> **Recorded information**
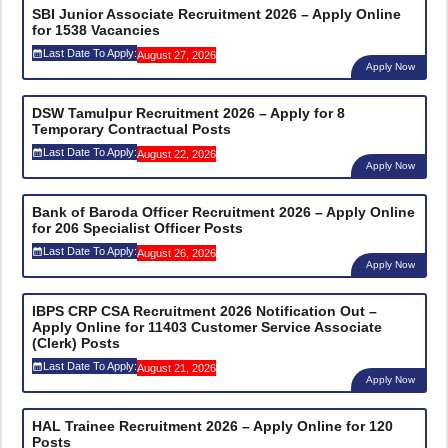
SBI Junior Associate Recruitment 2026 – Apply Online
for 1538 Vacancies
Last Date To Apply:
August 27, 2026
Apply Now
DSW Tamulpur Recruitment 2026 – Apply for 8
Temporary Contractual Posts
Last Date To Apply:
August 22, 2026
Apply Now
Bank of Baroda Officer Recruitment 2026 – Apply Online
for 206 Specialist Officer Posts
Last Date To Apply:
August 26, 2026
Apply Now
IBPS CRP CSA Recruitment 2026 Notification Out –
Apply Online for 11403 Customer Service Associate
(Clerk) Posts
Last Date To Apply:
August 21, 2026
Apply Now
HAL Trainee Recruitment 2026 – Apply Online for 120
Posts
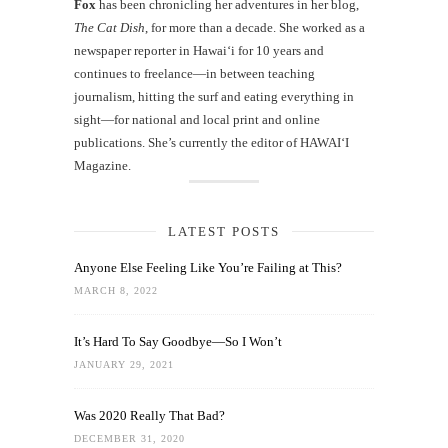
Fox
has been chronicling her adventures in her blog,
The Cat Dish
, for more than a decade. She worked as a
newspaper reporter in Hawai‘i for 10 years and
continues to freelance—in between teaching
journalism, hitting the surf and eating everything in
sight—for national and local print and online
publications. She’s currently the editor of HAWAIʻI
Magazine.
LATEST POSTS
Anyone Else Feeling Like You’re Failing at This?
MARCH 8, 2022
It’s Hard To Say Goodbye—So I Won’t
JANUARY 29, 2021
Was 2020 Really That Bad?
DECEMBER 31, 2020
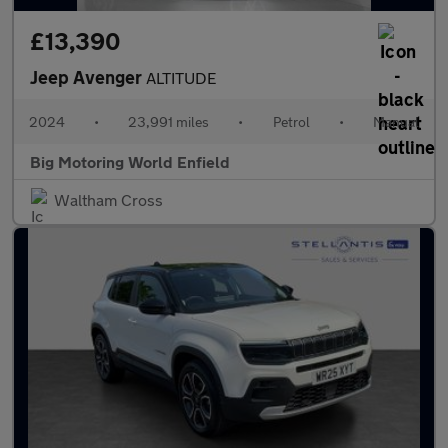
£13,390
Jeep Avenger
ALTITUDE
2024
•
23,991 miles
•
Petrol
•
Manual
Big Motoring World Enfield
Waltham Cross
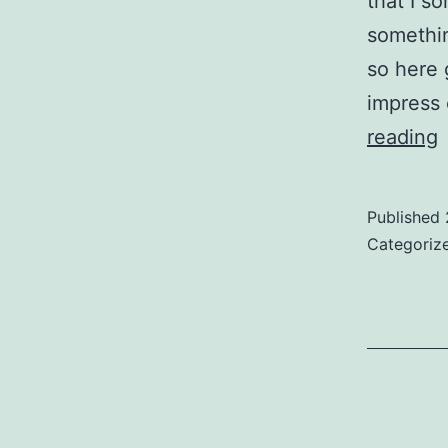
that I s
somethi
so here 
impress 
reading
t
Published
t
Categoriz
w
i
e
l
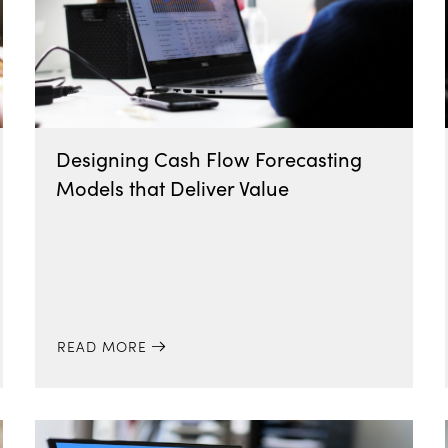
Designing Cash Flow Forecasting
Models that Deliver Value
READ MORE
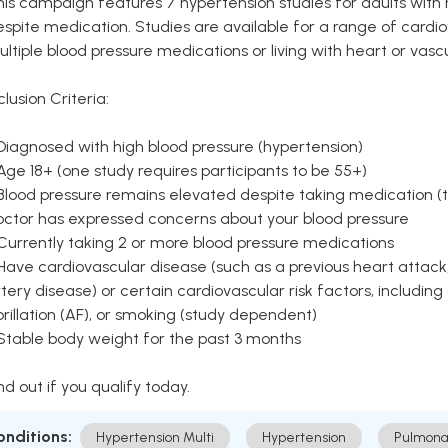
is campaign features 7 hypertension studies for adults with 
spite medication. Studies are available for a range of cardiov
ltiple blood pressure medications or living with heart or vasc
clusion Criteria:
Diagnosed with high blood pressure (hypertension)
Age 18+ (one study requires participants to be 55+)
Blood pressure remains elevated despite taking medication (ty
octor has expressed concerns about your blood pressure
Currently taking 2 or more blood pressure medications
Have cardiovascular disease (such as a previous heart attack,
tery disease) or certain cardiovascular risk factors, including
brillation (AF), or smoking (study dependent)
 Stable body weight for the past 3 months
nd out if you qualify today.
onditions:
Hypertension Multi
Hypertension
Pulmona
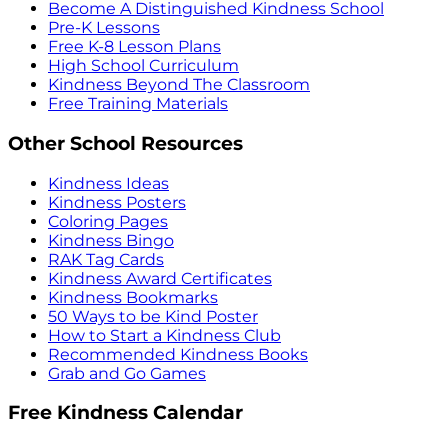
Become A Distinguished Kindness School
Pre-K Lessons
Free K-8 Lesson Plans
High School Curriculum
Kindness Beyond The Classroom
Free Training Materials
Other School Resources
Kindness Ideas
Kindness Posters
Coloring Pages
Kindness Bingo
RAK Tag Cards
Kindness Award Certificates
Kindness Bookmarks
50 Ways to be Kind Poster
How to Start a Kindness Club
Recommended Kindness Books
Grab and Go Games
Free Kindness Calendar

> **Problem to work on**
Reproduce the lines word for word, starting at the one holding "Free Training Materials" and ending at the final line of the material above.

> **Written reply**
Free Training Materials
Other School Resources
Kindness Ideas
Kindness Posters
Coloring Pages
Kindness Bingo
RAK Tag Cards
Kindness Award Certificates
Kindness Bookmarks
50 Ways to be Kind Poster
How to Start a Kindness Club
Recommended Kindness Books
Grab and Go Games
Free Kindness Calendar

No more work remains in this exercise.